Directions for this task:
The reply should consist of one number, the count of lines below in which the word "Drupal" appears.

(Saved entries)
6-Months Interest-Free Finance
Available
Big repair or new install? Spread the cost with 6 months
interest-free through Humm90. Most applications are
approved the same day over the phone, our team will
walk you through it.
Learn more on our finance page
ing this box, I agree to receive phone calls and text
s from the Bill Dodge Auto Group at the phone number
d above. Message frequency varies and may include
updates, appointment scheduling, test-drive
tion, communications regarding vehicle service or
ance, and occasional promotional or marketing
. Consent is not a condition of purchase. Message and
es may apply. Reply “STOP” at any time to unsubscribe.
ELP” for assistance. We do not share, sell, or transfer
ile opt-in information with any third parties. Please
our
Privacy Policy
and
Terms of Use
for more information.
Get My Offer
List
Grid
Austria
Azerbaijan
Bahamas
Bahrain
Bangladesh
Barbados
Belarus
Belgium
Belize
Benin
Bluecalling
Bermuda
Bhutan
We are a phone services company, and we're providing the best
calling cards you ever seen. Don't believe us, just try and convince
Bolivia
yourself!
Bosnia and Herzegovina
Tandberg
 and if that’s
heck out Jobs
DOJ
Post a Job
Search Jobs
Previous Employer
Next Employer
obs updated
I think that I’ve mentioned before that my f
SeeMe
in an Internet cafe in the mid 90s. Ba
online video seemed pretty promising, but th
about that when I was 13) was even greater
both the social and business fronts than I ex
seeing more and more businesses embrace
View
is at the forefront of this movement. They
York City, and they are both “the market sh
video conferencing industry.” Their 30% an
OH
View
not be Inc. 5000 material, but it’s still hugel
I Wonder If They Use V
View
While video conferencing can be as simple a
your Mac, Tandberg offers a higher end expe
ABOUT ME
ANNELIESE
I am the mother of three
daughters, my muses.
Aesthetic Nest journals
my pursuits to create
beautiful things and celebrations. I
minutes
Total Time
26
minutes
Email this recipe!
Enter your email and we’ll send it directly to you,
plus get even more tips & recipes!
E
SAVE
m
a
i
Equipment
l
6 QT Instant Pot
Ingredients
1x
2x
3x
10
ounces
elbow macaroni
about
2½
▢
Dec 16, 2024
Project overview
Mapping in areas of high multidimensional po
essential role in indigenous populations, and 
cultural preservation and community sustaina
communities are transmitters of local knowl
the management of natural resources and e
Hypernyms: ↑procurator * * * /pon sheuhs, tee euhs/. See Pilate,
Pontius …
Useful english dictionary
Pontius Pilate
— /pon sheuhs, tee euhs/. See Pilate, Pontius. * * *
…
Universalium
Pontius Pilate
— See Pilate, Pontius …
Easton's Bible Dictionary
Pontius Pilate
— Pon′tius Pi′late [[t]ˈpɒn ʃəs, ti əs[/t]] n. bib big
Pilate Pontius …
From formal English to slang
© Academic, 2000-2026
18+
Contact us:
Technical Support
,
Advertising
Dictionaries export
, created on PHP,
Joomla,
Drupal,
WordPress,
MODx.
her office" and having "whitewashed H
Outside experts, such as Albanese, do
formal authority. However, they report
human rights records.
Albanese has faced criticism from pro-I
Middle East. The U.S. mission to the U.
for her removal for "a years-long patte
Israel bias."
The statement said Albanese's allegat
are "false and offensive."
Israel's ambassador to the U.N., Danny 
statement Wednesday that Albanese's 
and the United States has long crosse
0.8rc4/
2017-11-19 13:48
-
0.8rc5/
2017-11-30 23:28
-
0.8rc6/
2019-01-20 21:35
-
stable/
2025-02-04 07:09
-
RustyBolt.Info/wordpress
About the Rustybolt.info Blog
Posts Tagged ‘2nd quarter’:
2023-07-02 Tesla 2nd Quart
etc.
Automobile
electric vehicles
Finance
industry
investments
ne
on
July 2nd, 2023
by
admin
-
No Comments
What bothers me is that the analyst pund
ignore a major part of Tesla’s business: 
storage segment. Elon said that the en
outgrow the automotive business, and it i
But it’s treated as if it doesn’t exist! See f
---
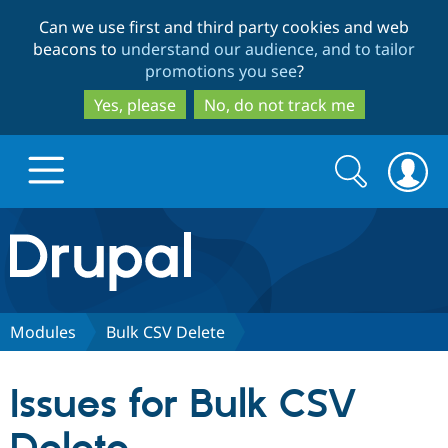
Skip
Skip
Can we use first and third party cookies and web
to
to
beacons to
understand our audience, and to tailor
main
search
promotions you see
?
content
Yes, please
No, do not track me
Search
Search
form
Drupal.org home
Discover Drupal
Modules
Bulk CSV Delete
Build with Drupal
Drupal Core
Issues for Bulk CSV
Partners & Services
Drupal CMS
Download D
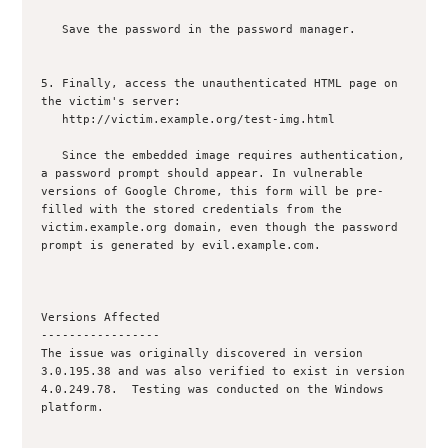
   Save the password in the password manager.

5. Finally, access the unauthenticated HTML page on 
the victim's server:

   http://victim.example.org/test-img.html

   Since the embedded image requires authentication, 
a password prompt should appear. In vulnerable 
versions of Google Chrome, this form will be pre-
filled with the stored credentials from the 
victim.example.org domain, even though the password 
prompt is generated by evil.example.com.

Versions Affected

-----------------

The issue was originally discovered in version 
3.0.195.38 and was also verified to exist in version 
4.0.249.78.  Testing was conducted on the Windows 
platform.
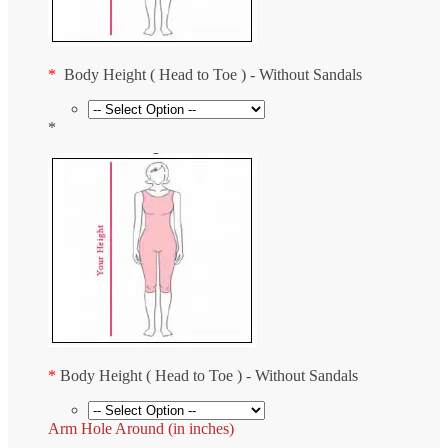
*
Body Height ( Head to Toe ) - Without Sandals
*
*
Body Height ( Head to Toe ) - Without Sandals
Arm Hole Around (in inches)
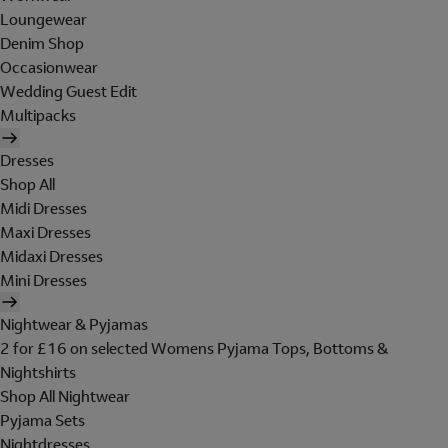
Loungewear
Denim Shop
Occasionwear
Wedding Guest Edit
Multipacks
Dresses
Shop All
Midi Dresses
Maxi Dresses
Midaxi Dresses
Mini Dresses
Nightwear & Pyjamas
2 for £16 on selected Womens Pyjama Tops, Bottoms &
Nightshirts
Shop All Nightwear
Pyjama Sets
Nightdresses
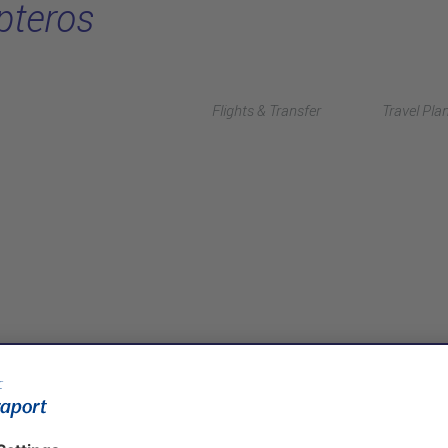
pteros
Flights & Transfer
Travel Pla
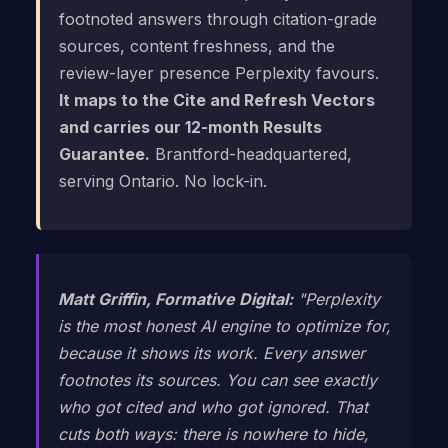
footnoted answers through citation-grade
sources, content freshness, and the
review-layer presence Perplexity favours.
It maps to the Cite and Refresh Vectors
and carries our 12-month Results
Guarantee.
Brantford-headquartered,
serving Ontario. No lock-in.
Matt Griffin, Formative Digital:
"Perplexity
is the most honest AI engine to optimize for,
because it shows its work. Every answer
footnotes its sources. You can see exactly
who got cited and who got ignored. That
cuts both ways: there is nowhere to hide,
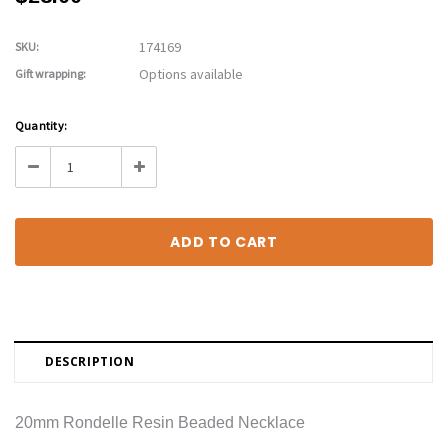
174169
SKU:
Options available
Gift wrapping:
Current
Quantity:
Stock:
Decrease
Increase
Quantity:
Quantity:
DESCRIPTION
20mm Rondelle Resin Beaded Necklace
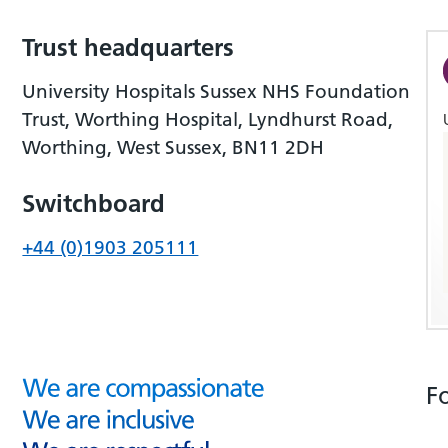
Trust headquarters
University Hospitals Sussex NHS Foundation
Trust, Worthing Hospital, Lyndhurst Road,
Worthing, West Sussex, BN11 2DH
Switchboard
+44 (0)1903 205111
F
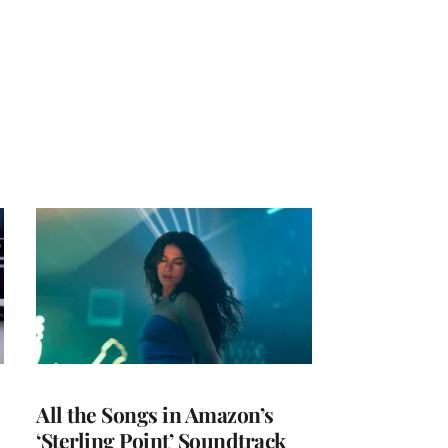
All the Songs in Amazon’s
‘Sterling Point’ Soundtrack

The answer:
6